▶ What you need to do: Copy each line of the data that has "Bangladesh" in it.

(Dataset entries)
___

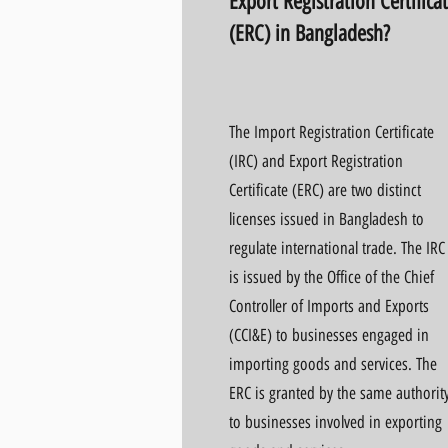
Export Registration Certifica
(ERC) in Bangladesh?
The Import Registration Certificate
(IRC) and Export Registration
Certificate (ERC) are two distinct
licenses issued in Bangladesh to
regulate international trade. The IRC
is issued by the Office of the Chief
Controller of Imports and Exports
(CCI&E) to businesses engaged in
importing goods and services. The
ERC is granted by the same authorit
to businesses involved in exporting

___

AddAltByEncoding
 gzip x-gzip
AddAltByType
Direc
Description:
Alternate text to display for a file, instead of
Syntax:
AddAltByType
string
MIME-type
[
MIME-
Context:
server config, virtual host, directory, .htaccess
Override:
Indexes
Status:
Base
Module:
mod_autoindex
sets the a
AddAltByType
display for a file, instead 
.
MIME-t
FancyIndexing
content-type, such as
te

___

▶ Response to this exercise:
(ERC) in Bangladesh?
licenses issued in Bangladesh to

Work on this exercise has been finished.